Segunda-feira, 9 de outubro de 2023 - 14h27
"O alvo de toda a atenção do médico é a saúde do ser humano, em benefício da qual deverá agir com o máximo de zelo e o melhor de
sua capacidade profissional."
Código de Ética Médica, art.
2º
Não é o médico que sabe mais medicina que cura mais. Há aqueles bem formados
que não conseguem resultados compatíveis com seu cabedal de conhecimentos.

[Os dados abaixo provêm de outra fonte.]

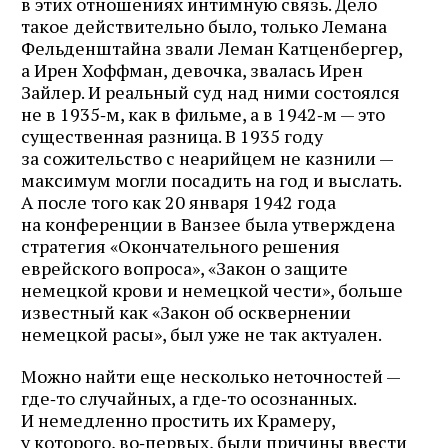
в этих отношениях интимную связь. Дело
такое действительно было, только Лемана
Фельденштайна звали Леман Катценбергер,
а Ирен Хоффман, девочка, звалась Ирен
Зайлер. И реальный суд над ними состоялся
не в 1935‑м, как в фильме, а в 1942‑м — это
существенная разница. В 1935 году
за сожительство с неарийцем не казнили —
максимум могли посадить на год и выслать.
А после того как 20 января 1942 года
на конференции в Ванзее была утверждена
стратегия «Окончательного решения
еврейского вопроса», «Закон о защите
немецкой крови и немецкой чести», больше
известный как «Закон об осквернении
немецкой расы», был уже не так актуален.
Можно найти еще несколько неточностей —
где‑то случайных, а где‑то осознанных.
И немедленно простить их Крамеру,
у которого, во‑первых, были причины ввести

Medicina é ciência e arte. Ciência que cobra o domínio teórico e prático do
saber vigente. Arte que requer sensibilidade para perscrutar os anseios mais
íntimos do ser humano que sofre.
O médico fundamenta seus atos em ciências naturais como a biologia, a
física e a química, que sustentam a cientificidade da medicina. Todavia, não
deve esquecer que sua arte requer que ele saiba do comportamento das pessoas
para compreender suas necessidades existenciais. O médico, escreve Norman
Cousins:"Não é um mero receitador de remédios, mas um símbolo de tudo que
é transferível de um ente humano a outro, salvo a imortalidade".
Complementa T.R. Harrison, autor de um clássico da medicina contemporânea:
"O doente necessita sentir que sua personalidade singular está sendo
compreendida e apreciada e que a essência dos problemas de sua vida foi
integralmente apreendida pelo médico".
O médico não deve se referir ao paciente como uma doença, um caso, um número de
aposento ou de leito. O que cativa doentes e sãos é serem tratados como gente. Lamentavelmente, os avanços tecnológicos vêm roubando do médico essa
virtude. Alguns deles confiam tanto na decisão das máquinas de diagnosticar a
ponto de relegar a relação interpessoal com seu paciente e os procedimentos
semióticos.
O enfermo é um atento observador de seu médico. Subestimar essa sua capacidade
poderá trazer transtornos para a relação médico-paciente. Tudo que o médico aparenta
ser é importante para o doente que ele assiste. Afinal, por instinto de
conservação, quem precisa saber mais com quem está lidando e a quem está
se entregando a cuidados é o paciente.
O médico que não desperta confiança está fadado ao insucesso profissional.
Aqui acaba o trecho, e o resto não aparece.